Небольшая чаша разноцветной еды наводила на вопросы: зеленое - это, должно быть, гуакамоле, красное - несомненно, "очень неплохая сальса", а вот это розовое - возможно, крабовый или креветочный соус. Ее привлекло нечто серовато-бежевое - при других обстоятельствах цвет не самый подходящий для еды. Она потянулась за маленькой бумажной тарелочкой - организаторы не предусмотрели солидных аппетитов - и услышала, прежде чем осознала это, как голоса незаметно стихли, словно кто-то убавил звук. Она уловила, как в углу кто-то прошептал имя. "Этого не может быть", - подумала она в тот самый момент, когда поняла, что может. Она обернулась, чтобы увидеть причину столь благоговейного безмолвия.
Он остановился в дверном проеме, будто на мгновение чем-то ослепленный. Словно пришедший в себя после потери сознания раненый, он должен был заново увидеть определенные признаки реальности: группы мужчин и женщин с напитками в руках, помещение, претендующее на то, чтобы быть чем-то, чем оно быть не могло, лица, которые могли или не могли быть знакомыми. Теперь волосы его стали седыми (и это потрясло), очень плохо, просто ужасно подстриженные и слишком длинные. "Как же ему, должно быть, все это будет неприятно", - решила она, уже принимая его сторону. Его лицо было изборождено морщинами, но назвать некрасивым его было нельзя. Мягкие темно-синие глаза щурились, словно он вышел из затемненной комнаты. Шрам, старый шрам, который казался такой же частью лица, как и рот, проходил по всей левой щеке. Его приветствовали как человека, долго находившегося в коме, как короля, возвратившегося из длительного изгнания.

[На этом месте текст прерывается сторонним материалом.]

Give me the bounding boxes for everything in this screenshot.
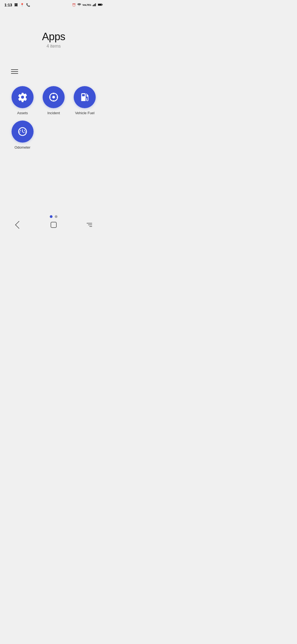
menu-button[interactable] bbox=[6, 65, 24, 78]
alarm-icon: ⏰ bbox=[72, 3, 76, 7]
app-item-assets[interactable]: Assets bbox=[8, 86, 37, 115]
odometer-icon-circle bbox=[12, 121, 34, 143]
status-time: 1:13 bbox=[4, 3, 12, 7]
home-square-icon bbox=[51, 222, 57, 228]
page-dot-1 bbox=[50, 215, 53, 218]
app-item-odometer[interactable]: Odometer bbox=[8, 121, 37, 149]
svg-rect-3 bbox=[95, 3, 96, 6]
header-section: Apps 4 items bbox=[6, 9, 102, 65]
apps-grid: Assets Incident bbox=[6, 86, 102, 149]
crosshair-icon bbox=[48, 92, 59, 102]
nav-buttons bbox=[0, 218, 107, 232]
fuel-icon bbox=[79, 92, 90, 102]
status-left: 1:13 🖼 📍 📞 bbox=[4, 3, 30, 7]
incident-label: Incident bbox=[47, 111, 60, 115]
recents-line-2 bbox=[88, 225, 92, 225]
back-arrow-icon bbox=[15, 221, 23, 229]
app-item-vehicle-fuel[interactable]: Vehicle Fuel bbox=[71, 86, 99, 115]
svg-rect-5 bbox=[98, 4, 102, 5]
assets-icon-circle bbox=[12, 86, 34, 108]
vehicle-fuel-icon-circle bbox=[74, 86, 96, 108]
hamburger-line-1 bbox=[11, 69, 18, 70]
back-button[interactable] bbox=[11, 220, 25, 230]
svg-rect-2 bbox=[94, 4, 95, 6]
svg-rect-1 bbox=[94, 4, 94, 6]
svg-rect-6 bbox=[102, 4, 103, 5]
page-subtitle: 4 items bbox=[46, 44, 61, 49]
bottom-nav bbox=[0, 213, 107, 232]
page-title: Apps bbox=[42, 31, 65, 43]
status-right: ⏰ VoLTE1 bbox=[72, 3, 103, 7]
lte-icon: VoLTE1 bbox=[82, 4, 91, 6]
status-bar: 1:13 🖼 📍 📞 ⏰ VoLTE1 bbox=[0, 0, 107, 9]
maps-icon: 📍 bbox=[20, 3, 24, 7]
main-content: Apps 4 items Assets bbox=[0, 9, 107, 149]
incident-icon-circle bbox=[43, 86, 65, 108]
battery-icon bbox=[98, 3, 103, 7]
recents-icon bbox=[87, 223, 92, 227]
speedometer-icon bbox=[17, 126, 28, 137]
signal-icon bbox=[93, 3, 97, 7]
recents-line-1 bbox=[87, 223, 92, 223]
app-item-incident[interactable]: Incident bbox=[39, 86, 68, 115]
page-dot-2 bbox=[55, 215, 57, 218]
gear-icon bbox=[17, 92, 28, 102]
hamburger-line-2 bbox=[11, 71, 18, 72]
recents-button[interactable] bbox=[82, 220, 96, 230]
assets-label: Assets bbox=[17, 111, 28, 115]
svg-rect-0 bbox=[93, 5, 93, 6]
wifi-icon bbox=[77, 3, 81, 7]
gallery-icon: 🖼 bbox=[14, 3, 18, 7]
page-dots bbox=[50, 215, 57, 218]
hamburger-line-3 bbox=[11, 73, 18, 74]
odometer-label: Odometer bbox=[15, 145, 31, 149]
vehicle-fuel-label: Vehicle Fuel bbox=[75, 111, 95, 115]
home-button[interactable] bbox=[47, 220, 61, 230]
phone-icon: 📞 bbox=[26, 3, 30, 7]
recents-line-3 bbox=[89, 226, 92, 227]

Она отвернулась, не желая быть первым человеком, кого он увидит в комнате.
Теперь зазвучали и другие приветствия - в облаке спокойного, но пристального внимания. Быть может, это его первое появление на публике после несчастного случая, после того, как он обрек себя на уединение, удалился от мира? Может быть, может быть. Она стояла неподвижно, с тарелкой в руке, дыша напряженно, сдержанно. Потом медленно поднесла руку к волосам, заправила непослушную прядь за ухо. Мягко потерла висок пальцем. Взяла крекер и попыталась намазать его сыром, но крекер разломался, распался в руках. Она изучала чашу с клубникой и виноградом, который стал коричневатым.

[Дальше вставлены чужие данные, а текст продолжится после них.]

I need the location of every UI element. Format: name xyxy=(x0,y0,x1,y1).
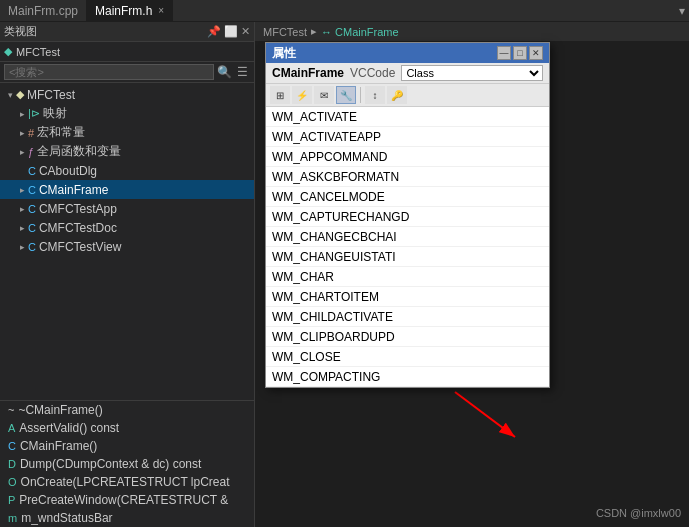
msg-name: WM_CHILDACTIVATE xyxy=(266,308,549,326)
member-statusbar[interactable]: m m_wndStatusBar xyxy=(0,509,254,527)
msg-name: WM_CAPTURECHANGD xyxy=(266,208,549,226)
msg-wm-cancelmode[interactable]: WM_CANCELMODE xyxy=(266,187,549,207)
msg-name: WM_ACTIVATEAPP xyxy=(266,128,549,146)
msg-wm-changecbchain[interactable]: WM_CHANGECBCHAI xyxy=(266,227,549,247)
member-assertvalid[interactable]: A AssertValid() const xyxy=(0,419,254,437)
prop-toolbar-events-btn[interactable]: ⚡ xyxy=(292,86,312,104)
member-oncreate[interactable]: O OnCreate(LPCREATE​STRUCT lpCreat xyxy=(0,473,254,491)
tab-mainfrm-cpp[interactable]: MainFrm.cpp xyxy=(0,0,87,22)
svg-line-2 xyxy=(455,392,515,437)
arrow-icon: ▸ xyxy=(16,185,28,195)
tree-item-cmfctestdoc[interactable]: ▸ C CMFCTestDoc xyxy=(0,218,254,237)
code-area: MFCTest ▸ ↔ CMainFrame nFrame 类的接 public… xyxy=(255,22,689,527)
main-area: 类视图 📌 ⬜ ✕ ◆ MFCTest 🔍 ☰ ▾ ◆ MFCTest xyxy=(0,22,689,527)
tree-label-caboutdlg: CAboutDlg xyxy=(39,164,97,178)
breadcrumb-icon: ◆ xyxy=(4,45,12,58)
close-tab-icon[interactable]: × xyxy=(158,5,164,16)
menu-icon[interactable]: ☰ xyxy=(235,65,250,79)
msg-wm-childactivate[interactable]: WM_CHILDACTIVATE xyxy=(266,307,549,327)
prop-close-btn[interactable]: ✕ xyxy=(529,46,543,60)
msg-wm-askcbformat[interactable]: WM_ASKCBFORMATN xyxy=(266,167,549,187)
arrow-icon: ▸ xyxy=(16,204,28,214)
search-icon[interactable]: 🔍 xyxy=(214,65,235,79)
member-precreatewindow[interactable]: P PreCreateWindow(CREATESTRUCT & xyxy=(0,491,254,509)
toolbar-separator xyxy=(360,87,361,103)
sidebar-title: 类视图 xyxy=(4,24,207,39)
tree-label-cmfctestapp: CMFCTestApp xyxy=(39,202,117,216)
msg-wm-capturechanged[interactable]: WM_CAPTURECHANGD xyxy=(266,207,549,227)
msg-wm-changeuistate[interactable]: WM_CHANGEUISTATI xyxy=(266,247,549,267)
member-dump[interactable]: D Dump(CDumpContext & dc) const xyxy=(0,455,254,473)
tree-label-cmfctestdoc: CMFCTestDoc xyxy=(39,221,117,235)
tree-item-macros[interactable]: ▸ # 宏和常量 xyxy=(0,123,254,142)
member-icon: C xyxy=(8,440,16,452)
prop-toolbar-messages-btn[interactable]: ✉ xyxy=(314,86,334,104)
prop-toolbar-sort-btn[interactable]: ↕ xyxy=(365,86,385,104)
breadcrumb-class: ↔ CMainFrame xyxy=(321,26,399,38)
prop-message-list: WM_ACTIVATE WM_ACTIVATEAPP WM_APPCOMMAND… xyxy=(266,107,549,387)
member-label: OnCreate(LPCREATE​STRUCT lpCreat xyxy=(21,475,230,489)
tab-dropdown-arrow[interactable]: ▾ xyxy=(675,4,689,18)
tree-item-globals[interactable]: ▸ ƒ 全局函数和变量 xyxy=(0,142,254,161)
pin-icon: 📌 xyxy=(207,25,221,38)
tree-label-cmainframe: CMainFrame xyxy=(39,183,108,197)
prop-title-bar: 属性 — □ ✕ xyxy=(266,43,549,63)
macros-icon: # xyxy=(28,127,34,139)
tree-item-cmfctestview[interactable]: ▸ C CMFCTestView xyxy=(0,237,254,256)
prop-maximize-btn[interactable]: □ xyxy=(513,46,527,60)
msg-name: WM_CHAR xyxy=(266,268,549,286)
tab-mainfrm-h-label: MainFrm.h xyxy=(95,4,152,18)
tree-item-cmainframe[interactable]: ▸ C CMainFrame xyxy=(0,180,254,199)
prop-class-dropdown[interactable]: Class xyxy=(401,65,543,81)
properties-window: 属性 — □ ✕ CMainFrame VCCode Class ⊞ ⚡ ✉ xyxy=(265,42,550,388)
member-label: m_wndStatusBar xyxy=(21,511,112,525)
tab-mainfrm-cpp-label: MainFrm.cpp xyxy=(8,4,78,18)
globals-icon: ƒ xyxy=(28,146,34,158)
class-icon: C xyxy=(28,165,36,177)
member-list: ~ ~CMainFrame() A AssertValid() const C … xyxy=(0,400,254,527)
prop-title: 属性 xyxy=(272,45,296,62)
msg-wm-appcommand[interactable]: WM_APPCOMMAND xyxy=(266,147,549,167)
member-icon: O xyxy=(8,476,17,488)
prop-subtitle: CMainFrame VCCode Class xyxy=(266,63,549,84)
msg-name: WM_ASKCBFORMATN xyxy=(266,168,549,186)
member-destructor[interactable]: ~ ~CMainFrame() xyxy=(0,401,254,419)
tree-item-cmfctestapp[interactable]: ▸ C CMFCTestApp xyxy=(0,199,254,218)
breadcrumb: ◆ MFCTest xyxy=(0,42,254,62)
msg-name: WM_CANCELMODE xyxy=(266,188,549,206)
member-label: ~CMainFrame() xyxy=(18,403,102,417)
tree-view: ▾ ◆ MFCTest ▸ |⊳ 映射 ▸ # 宏和常量 ▸ xyxy=(0,83,254,400)
msg-wm-close[interactable]: WM_CLOSE xyxy=(266,347,549,367)
tree-item-caboutdlg[interactable]: C CAboutDlg xyxy=(0,161,254,180)
member-label: PreCreateWindow(CREATESTRUCT & xyxy=(19,493,228,507)
prop-minimize-btn[interactable]: — xyxy=(497,46,511,60)
tree-label-globals: 全局函数和变量 xyxy=(37,143,121,160)
msg-wm-char[interactable]: WM_CHAR xyxy=(266,267,549,287)
arrow-icon: ▸ xyxy=(16,242,28,252)
prop-toolbar-props-btn[interactable]: ⊞ xyxy=(270,86,290,104)
msg-wm-clipboardupd[interactable]: WM_CLIPBOARDUPD xyxy=(266,327,549,347)
watermark: CSDN @imxlw00 xyxy=(596,507,681,519)
watermark-text: CSDN @imxlw00 xyxy=(596,507,681,519)
member-icon: m xyxy=(8,512,17,524)
msg-wm-activate[interactable]: WM_ACTIVATE xyxy=(266,107,549,127)
search-input[interactable] xyxy=(4,64,214,80)
prop-toolbar-key-btn[interactable]: 🔑 xyxy=(387,86,407,104)
arrow-icon: ▸ xyxy=(16,147,28,157)
tab-bar: MainFrm.cpp MainFrm.h × ▾ xyxy=(0,0,689,22)
tree-item-mapping[interactable]: ▸ |⊳ 映射 xyxy=(0,104,254,123)
msg-wm-chartoitem[interactable]: WM_CHARTOITEM xyxy=(266,287,549,307)
close-sidebar-icon[interactable]: ✕ xyxy=(241,25,250,38)
msg-name: WM_COMPACTING xyxy=(266,368,549,386)
prop-toolbar-overrides-btn[interactable]: 🔧 xyxy=(336,86,356,104)
breadcrumb-text: MFCTest xyxy=(16,46,60,58)
arrow-icon: ▾ xyxy=(4,90,16,100)
msg-wm-compacting[interactable]: WM_COMPACTING xyxy=(266,367,549,387)
tab-mainfrm-h[interactable]: MainFrm.h × xyxy=(87,0,173,22)
sidebar: 类视图 📌 ⬜ ✕ ◆ MFCTest 🔍 ☰ ▾ ◆ MFCTest xyxy=(0,22,255,527)
tree-item-mfctest[interactable]: ▾ ◆ MFCTest xyxy=(0,85,254,104)
prop-class-type: VCCode xyxy=(350,66,395,80)
arrow-icon: ▸ xyxy=(16,223,28,233)
member-constructor[interactable]: C CMainFrame() xyxy=(0,437,254,455)
msg-wm-activateapp[interactable]: WM_ACTIVATEAPP xyxy=(266,127,549,147)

Кто-то произнес елейным голосом:
- Позвольте предложить вам выпить.
Другой радостно воскликнул:
- Я так рад!
Слышались еще голоса:
- Вы не знаете…
И:
- Я так…
Это ничего не значит, сказала она себе, потянувшись за стаканом воды. Прошли годы, и все в жизни теперь иначе.

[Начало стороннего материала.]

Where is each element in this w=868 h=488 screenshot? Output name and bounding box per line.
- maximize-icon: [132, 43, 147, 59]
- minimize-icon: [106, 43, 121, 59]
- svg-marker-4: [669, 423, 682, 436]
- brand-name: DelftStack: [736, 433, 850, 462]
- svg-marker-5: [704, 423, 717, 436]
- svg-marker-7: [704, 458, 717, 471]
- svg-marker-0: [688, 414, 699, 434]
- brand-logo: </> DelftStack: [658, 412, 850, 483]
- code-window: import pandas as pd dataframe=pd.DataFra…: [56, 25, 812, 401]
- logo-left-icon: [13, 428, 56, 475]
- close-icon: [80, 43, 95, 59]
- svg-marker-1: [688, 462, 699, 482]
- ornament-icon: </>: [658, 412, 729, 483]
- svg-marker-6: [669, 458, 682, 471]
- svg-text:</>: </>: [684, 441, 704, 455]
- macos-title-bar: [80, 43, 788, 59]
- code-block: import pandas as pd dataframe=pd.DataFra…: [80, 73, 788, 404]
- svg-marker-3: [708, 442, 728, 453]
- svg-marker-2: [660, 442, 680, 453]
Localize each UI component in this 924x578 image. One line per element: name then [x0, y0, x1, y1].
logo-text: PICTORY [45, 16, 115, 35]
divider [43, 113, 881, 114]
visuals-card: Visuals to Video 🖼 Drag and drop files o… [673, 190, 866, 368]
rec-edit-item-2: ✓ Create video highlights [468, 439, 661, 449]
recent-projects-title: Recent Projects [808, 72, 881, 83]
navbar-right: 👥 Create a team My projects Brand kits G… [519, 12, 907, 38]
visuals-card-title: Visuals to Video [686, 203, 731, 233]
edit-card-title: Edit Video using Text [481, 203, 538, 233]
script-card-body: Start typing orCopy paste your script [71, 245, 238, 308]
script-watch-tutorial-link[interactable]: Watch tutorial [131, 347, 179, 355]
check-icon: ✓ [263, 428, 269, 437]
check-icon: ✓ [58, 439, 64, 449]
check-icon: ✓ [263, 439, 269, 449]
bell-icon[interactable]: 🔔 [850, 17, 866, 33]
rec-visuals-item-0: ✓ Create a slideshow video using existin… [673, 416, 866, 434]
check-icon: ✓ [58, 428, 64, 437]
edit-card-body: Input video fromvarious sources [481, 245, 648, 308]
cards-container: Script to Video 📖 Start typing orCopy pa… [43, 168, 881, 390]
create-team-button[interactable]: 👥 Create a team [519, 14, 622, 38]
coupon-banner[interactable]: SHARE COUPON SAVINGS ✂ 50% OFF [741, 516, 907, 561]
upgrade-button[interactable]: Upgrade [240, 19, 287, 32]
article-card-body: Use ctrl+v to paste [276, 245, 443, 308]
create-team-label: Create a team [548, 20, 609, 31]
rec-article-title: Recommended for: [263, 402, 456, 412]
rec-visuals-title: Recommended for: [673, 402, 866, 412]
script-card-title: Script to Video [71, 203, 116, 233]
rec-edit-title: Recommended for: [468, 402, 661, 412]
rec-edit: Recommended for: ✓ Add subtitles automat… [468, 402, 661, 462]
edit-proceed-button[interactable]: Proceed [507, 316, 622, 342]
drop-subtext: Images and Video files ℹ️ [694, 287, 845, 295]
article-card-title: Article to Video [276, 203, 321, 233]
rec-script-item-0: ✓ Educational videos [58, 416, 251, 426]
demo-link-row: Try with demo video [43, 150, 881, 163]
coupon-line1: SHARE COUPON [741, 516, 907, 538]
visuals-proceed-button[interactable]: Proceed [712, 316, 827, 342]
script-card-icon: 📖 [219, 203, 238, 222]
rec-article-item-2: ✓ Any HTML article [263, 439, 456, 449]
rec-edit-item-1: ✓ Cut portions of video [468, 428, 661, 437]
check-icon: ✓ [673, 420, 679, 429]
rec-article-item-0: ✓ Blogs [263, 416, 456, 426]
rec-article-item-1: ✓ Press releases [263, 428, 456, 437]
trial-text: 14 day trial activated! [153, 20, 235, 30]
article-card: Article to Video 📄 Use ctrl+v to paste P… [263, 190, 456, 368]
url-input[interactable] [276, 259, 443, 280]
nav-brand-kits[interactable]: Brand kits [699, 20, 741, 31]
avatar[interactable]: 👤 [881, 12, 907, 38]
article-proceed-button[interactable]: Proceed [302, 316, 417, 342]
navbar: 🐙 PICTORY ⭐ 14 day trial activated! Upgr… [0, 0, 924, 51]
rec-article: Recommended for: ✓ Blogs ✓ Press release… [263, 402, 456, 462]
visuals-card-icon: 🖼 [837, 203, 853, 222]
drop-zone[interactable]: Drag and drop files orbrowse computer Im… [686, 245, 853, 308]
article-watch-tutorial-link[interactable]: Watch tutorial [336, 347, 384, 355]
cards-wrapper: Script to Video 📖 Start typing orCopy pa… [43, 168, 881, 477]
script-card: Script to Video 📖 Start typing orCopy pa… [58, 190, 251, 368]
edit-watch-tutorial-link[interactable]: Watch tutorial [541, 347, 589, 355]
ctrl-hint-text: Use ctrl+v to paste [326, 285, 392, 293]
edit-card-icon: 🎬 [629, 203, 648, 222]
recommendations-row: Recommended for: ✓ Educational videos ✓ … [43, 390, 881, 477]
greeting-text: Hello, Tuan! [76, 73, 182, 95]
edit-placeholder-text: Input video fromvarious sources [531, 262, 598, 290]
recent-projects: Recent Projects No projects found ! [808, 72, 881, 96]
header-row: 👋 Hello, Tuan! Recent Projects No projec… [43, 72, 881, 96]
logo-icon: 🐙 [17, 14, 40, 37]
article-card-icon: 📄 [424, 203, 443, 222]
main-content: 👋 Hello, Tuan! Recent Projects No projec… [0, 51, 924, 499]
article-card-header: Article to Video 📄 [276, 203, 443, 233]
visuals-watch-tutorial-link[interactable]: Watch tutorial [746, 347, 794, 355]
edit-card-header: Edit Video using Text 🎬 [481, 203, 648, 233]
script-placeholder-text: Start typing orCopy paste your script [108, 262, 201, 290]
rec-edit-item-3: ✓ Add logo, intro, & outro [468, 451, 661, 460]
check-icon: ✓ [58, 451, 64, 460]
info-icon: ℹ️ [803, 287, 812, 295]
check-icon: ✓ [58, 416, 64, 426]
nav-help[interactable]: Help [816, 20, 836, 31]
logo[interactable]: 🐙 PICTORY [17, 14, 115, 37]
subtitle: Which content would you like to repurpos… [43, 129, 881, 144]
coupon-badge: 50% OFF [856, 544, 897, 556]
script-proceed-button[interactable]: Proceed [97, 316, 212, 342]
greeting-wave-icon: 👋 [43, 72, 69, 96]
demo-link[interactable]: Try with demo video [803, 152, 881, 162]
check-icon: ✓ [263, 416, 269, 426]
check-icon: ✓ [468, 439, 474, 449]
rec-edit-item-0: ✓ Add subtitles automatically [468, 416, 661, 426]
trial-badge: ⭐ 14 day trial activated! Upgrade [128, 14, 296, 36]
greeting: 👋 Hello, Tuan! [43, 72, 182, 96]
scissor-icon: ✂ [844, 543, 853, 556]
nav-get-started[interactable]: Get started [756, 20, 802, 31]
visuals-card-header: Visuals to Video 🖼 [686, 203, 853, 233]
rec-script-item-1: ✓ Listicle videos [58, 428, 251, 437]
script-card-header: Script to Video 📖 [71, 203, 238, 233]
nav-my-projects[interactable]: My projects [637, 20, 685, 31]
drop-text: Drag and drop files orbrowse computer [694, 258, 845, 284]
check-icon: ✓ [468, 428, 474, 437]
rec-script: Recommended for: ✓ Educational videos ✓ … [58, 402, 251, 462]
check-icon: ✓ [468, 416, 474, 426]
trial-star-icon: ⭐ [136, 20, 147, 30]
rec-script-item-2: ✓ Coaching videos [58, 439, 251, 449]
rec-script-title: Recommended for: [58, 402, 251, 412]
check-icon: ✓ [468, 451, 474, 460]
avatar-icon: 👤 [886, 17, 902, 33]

Она почувствовала, что он направился к ней. Как ужасно, что после такого долгого времени они вынуждены поздороваться в присутствии незнакомых людей.
Он произнес ее имя - такое заурядное имя.
- Здравствуй, Томас, - ответила она, оборачиваясь. Его имя было таким же заурядным, как и ее, но в нем заключалась сама история.
Он был в кремовой рубашке и темно-синем блейзере давно вышедшего из моды покроя. Как и следовало ожидать, он пополнел в талии, но по-прежнему выглядел высоким, даже долговязым мужчиной. Волосы упали ему на лоб, и он откинул их жестом, не изменившимся за все эти годы.
Он прошел разделявшее их расстояние и поцеловал ее в щеку, около губ. Она потянулась, чтобы прикоснуться к его руке, но слишком поздно - он уже отступил и ее рука повисла в воздухе.
Она видела, как он внимательно рассматривает ее, возможно думая при этом: "Волосы ее стали сухими, лицо, кажется, не постарело".
- Очень странно, - проговорил он.
- О нас уже судачат.
- Это утешает - думать, что мы можем стать сюжетом для новостей.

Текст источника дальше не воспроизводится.